Methodological standardisation remains a key gap. Future studies would benefit from clearer reporting standards specifying model version, access modality, prompt strategy, and evaluation metrics, thereby enabling meaningful comparison across studies and over time. This need aligns with the 2025 joint position statement on artificial intelligence in evidence synthesis issued by Cochrane, the Campbell Collaboration, JBI, and the Collaboration for Environmental Evidence, which points out the importance of transparency, reproducibility, and human oversight as preconditions for responsible AI use [64]. Such guidance is particularly salient given the black-box nature of many LLMs and the rapid pace of model development, which complicates replication and trust.

Future work should also extend validation beyond title-abstract screening to full-text screening, where inclusion decisions are more complex and misclassification risks may differ. In addition, systematic exploration of prompt variation, prompt formats, and domain adaptation remains limited but necessary, as these design choices can substantially influence screening performance. Hybrid human-LLM workflows warrant further investigation as a pragmatic means of optimising both sensitivity and efficiency while safeguarding review quality.

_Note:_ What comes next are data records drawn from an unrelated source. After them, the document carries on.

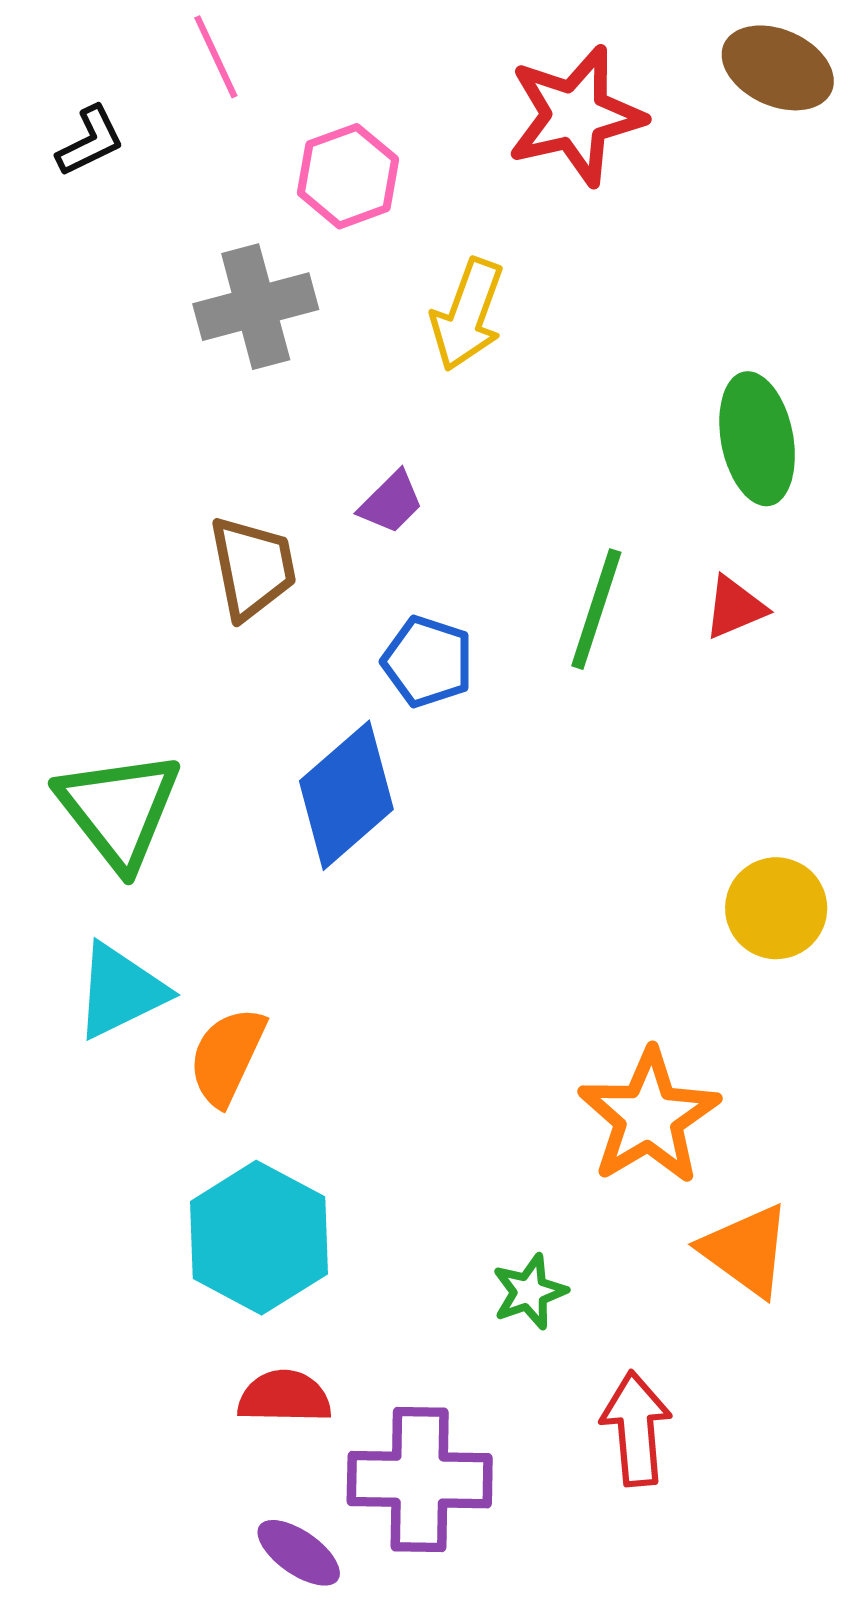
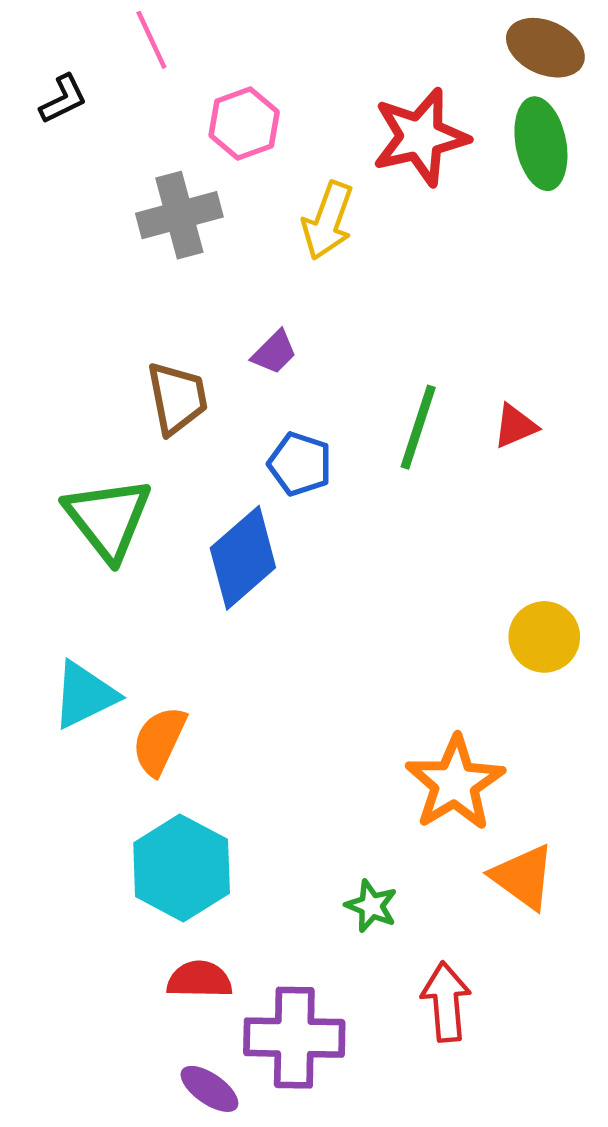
red star: (576, 116) -> (420, 137), moved
green ellipse: (757, 439) -> (541, 144), moved
green triangle: (119, 810) -> (108, 519), moved
green star: (529, 1292) -> (371, 906), turned -30

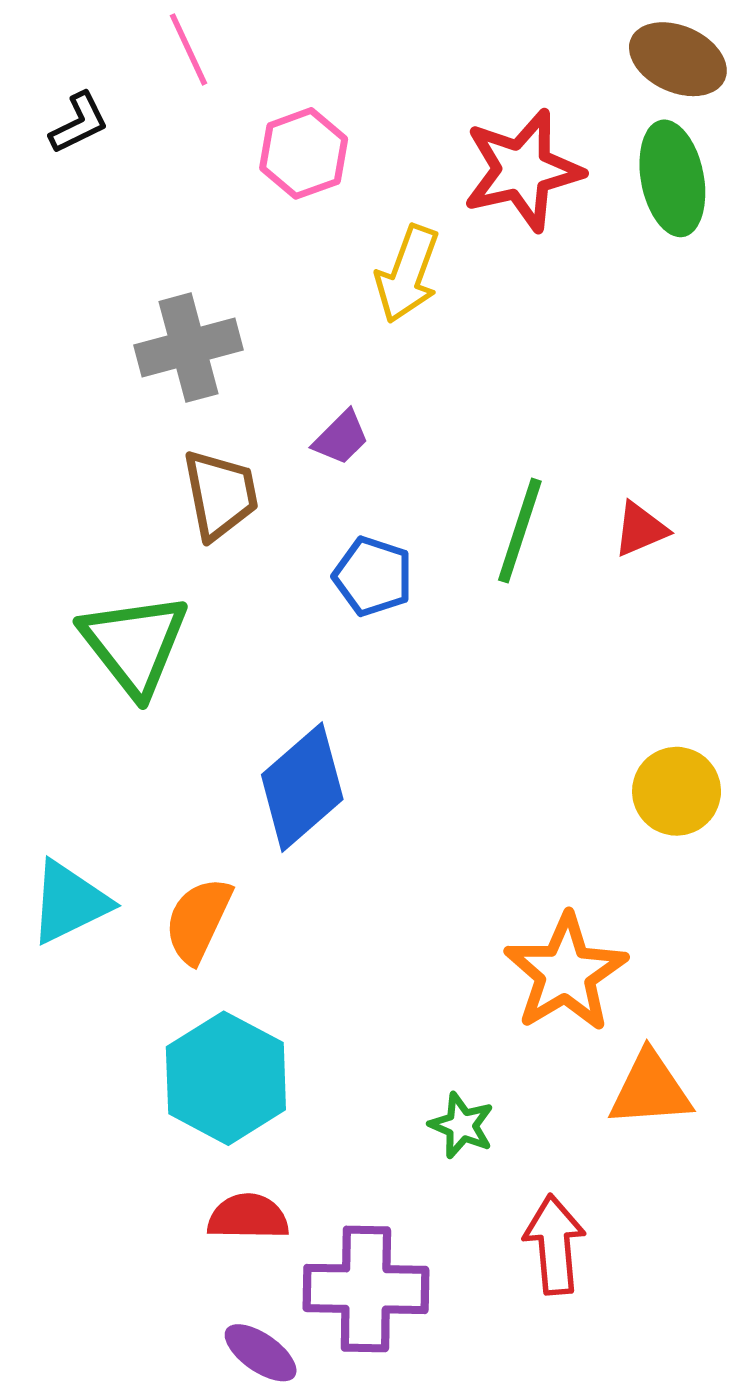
gray cross: (179, 215) -> (188, 348), moved
blue diamond: (243, 558) -> (302, 787), moved
cyan triangle: (84, 695) -> (69, 902), moved
orange triangle: (523, 877) -> (650, 1089), turned -40

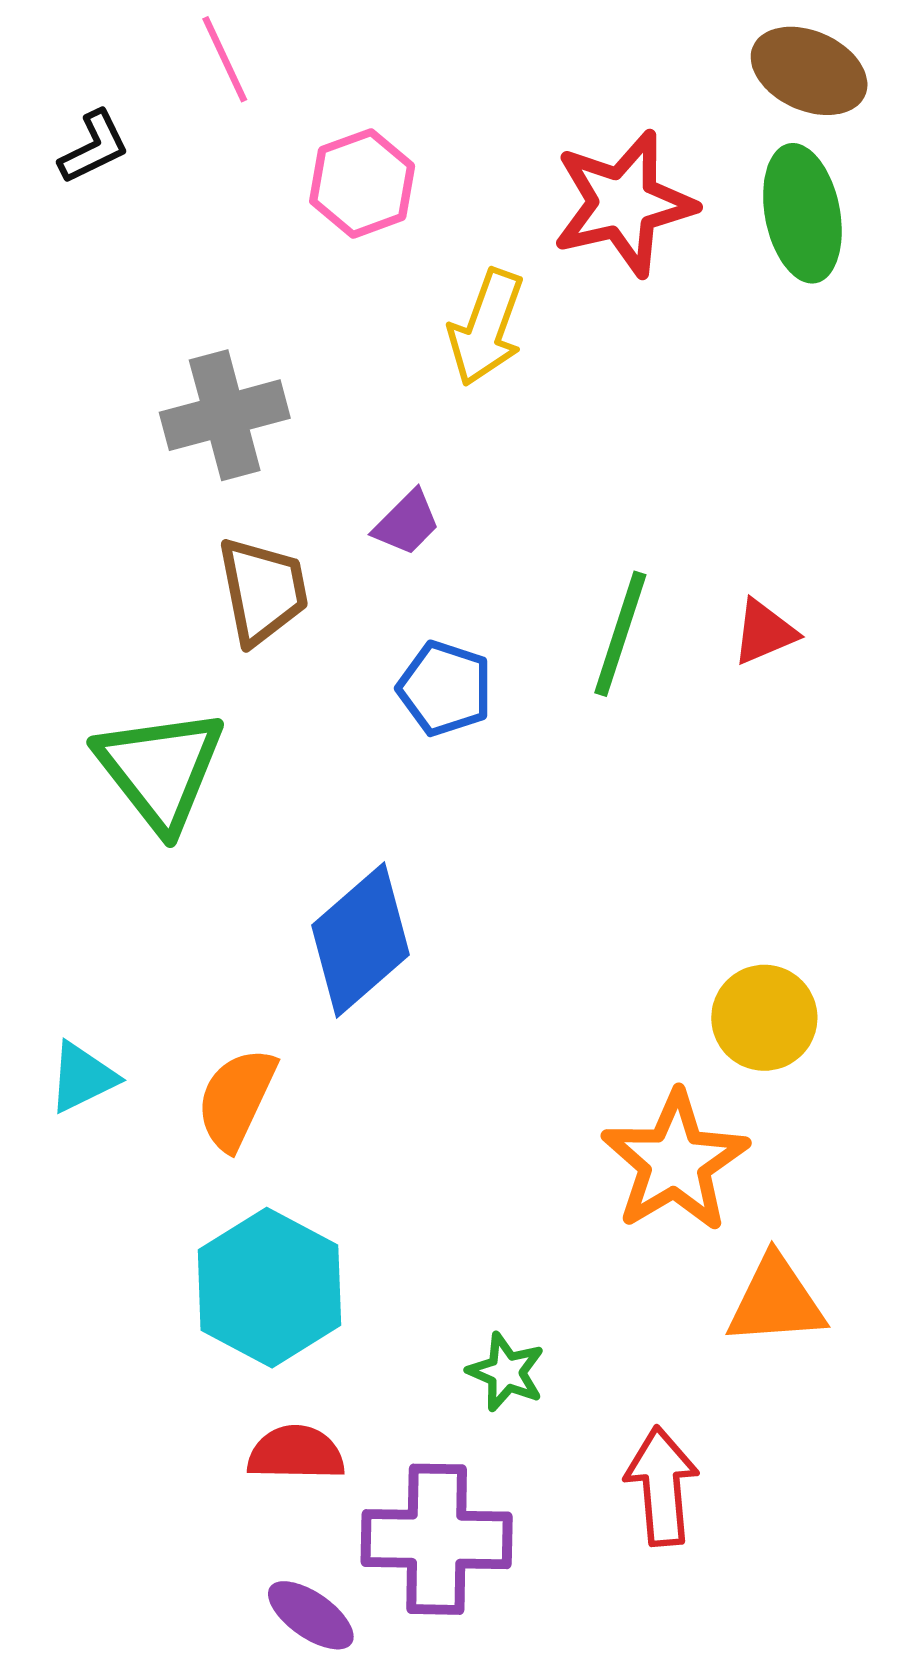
yellow circle: (677, 791) -> (764, 1018), moved
cyan triangle: (69, 902) -> (82, 1077), size x0.7
green star: (462, 1125) -> (506, 1372), moved

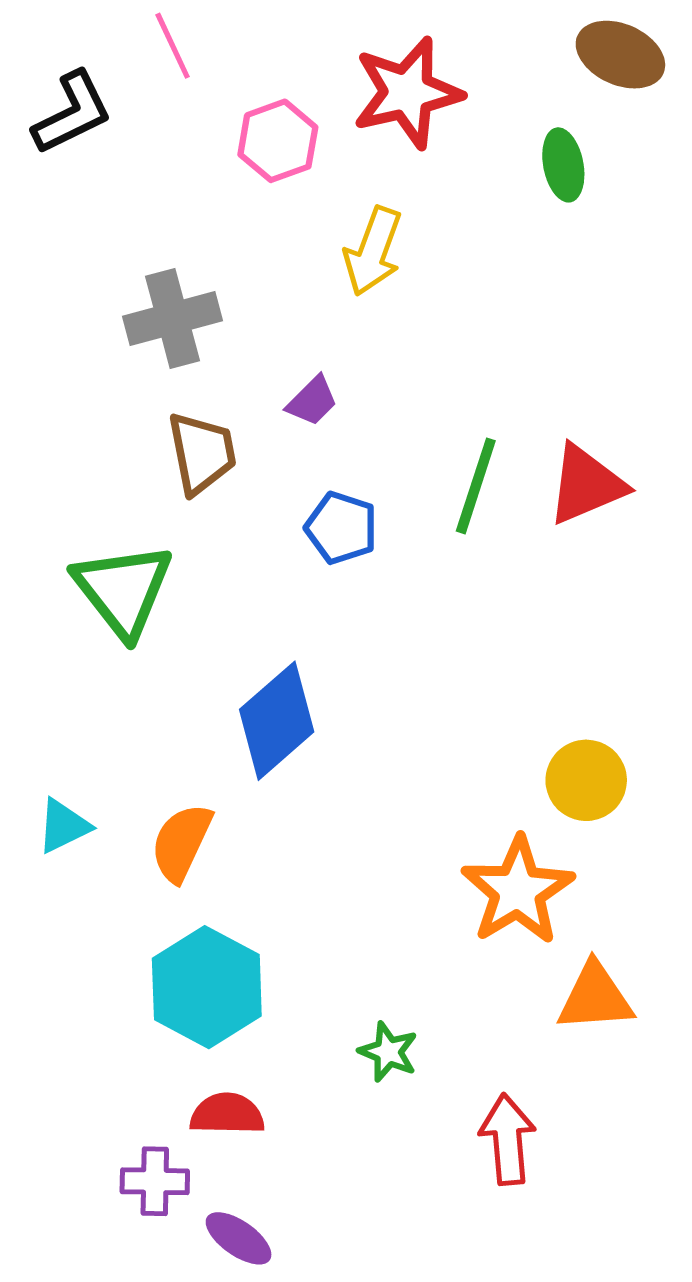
black L-shape: (94, 147) -> (72, 113), size x1.5
red star: (624, 203) -> (407, 93), moved
green ellipse: (802, 213) -> (563, 165), moved, size x0.7
red triangle: (764, 632) -> (586, 485), size x1.6
purple cross: (437, 1539) -> (155, 1181), moved, size x0.6

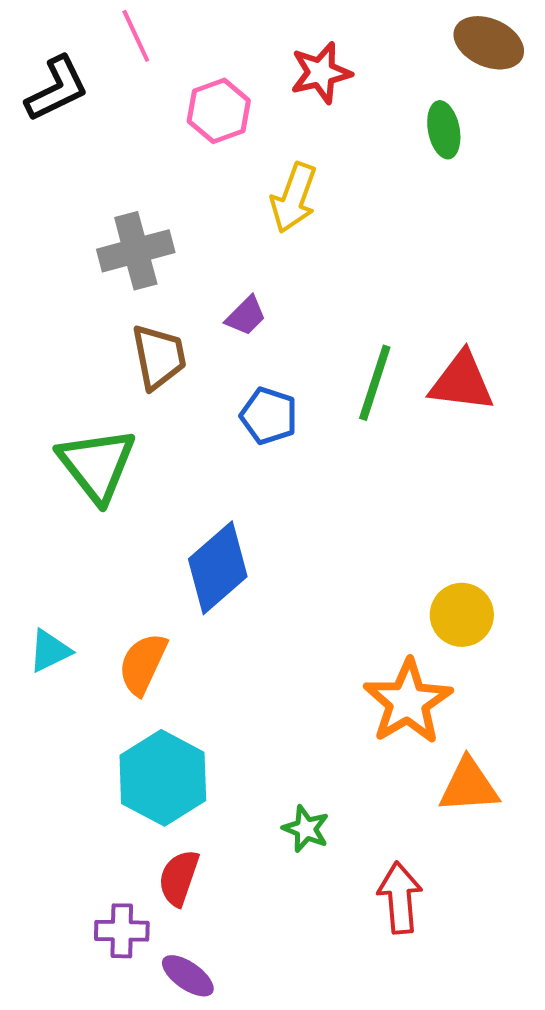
red star: (407, 93) -> (321, 73), size x0.7
red triangle: (586, 485) -> (462, 382), turned 30
red semicircle: (227, 1114) -> (179, 878), turned -72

Finally, benchmarking LLMs using shared datasets and reproducible pipelines, with explicit attention to consistency across model versions, is essential [23]. Given the rapid evolution of LLM capabilities, repeated validation over time will be necessary to ensure that conclusions remain robust and applicable, and to support the development of trustworthy standards for integrating LLMs into systematic review protocols and evidence synthesis workflows.

5. Conclusions

This study provides a rigorous, multi-metric validation of contemporary LLMs for title and abstract screening in systematic reviews, using a gold-standard human reference dataset and a conservative, zero-shot prompting framework. Across models, we find that LLMs can achieve high sensitivity and substantial agreement with human reviewers, but that performance varies markedly depending on the evaluation metrics used. In particular, the reliance on single indicators such as overall accuracy or Cohen’s κ can yield misleading conclusions in low-prevalence screening contexts, whereas prevalence-robust agreement measures and classification metrics better reflect screening priorities.

Our findings demonstrate that models optimised for recall are better aligned with systematic review objectives, even when this comes at the cost of increased false positives and downstream screening effort. Conversely, models prioritising specificity may appear statistically reliable yet pose a greater risk of bias through missed relevant studies. These trade-offs underscore the importance of aligning model selection and evaluation with the substantive goals of evidence synthesis rather than abstract notions of agreement alone.

More broadly, this study shows that LLM-assisted screening is not a plug-and-play solution. Performance is contingent on prompt design, metric choice, and continued human oversight. When deployed conservatively and transparently, LLMs can meaningfully reduce screening workload while preserving review validity. However, their integration into systematic review workflows must be accompanied by clear reporting standards, reproducibility testing, and evolving ethical guidance.

Our results support the use of LLMs as decision-support tools rather than autonomous reviewers and highlight the need for multi-metric validation frameworks that reflect the methodological realities of evidence synthesis. As LLM capabilities continue to evolve, repeated and standardised validation will be essential to ensure that efficiency gains do not come at the expense of rigour, trust, or transparency in systematic reviews.